What this task involves: The entire listing, reproduced exactly and stripped of images, is the expected output.

========================================================================

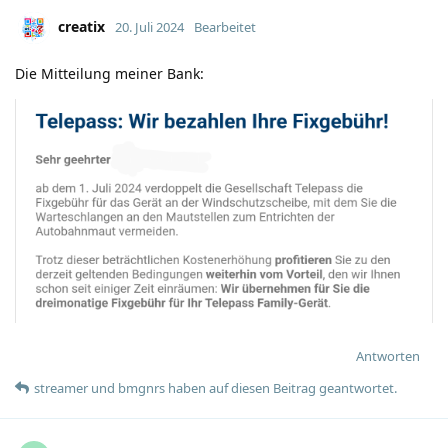
creatix
20. Juli 2024
Bearbeitet
Die Mitteilung meiner Bank:
Antworten
streamer
und
bmgnrs
haben
auf diesen Beitrag geantwortet.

========================================================================

Answer area:
creatix
20. Juli 2024
Bearbeitet
Die Mitteilung meiner Bank:
Antworten
streamer
und
bmgnrs
haben
auf diesen Beitrag geantwortet.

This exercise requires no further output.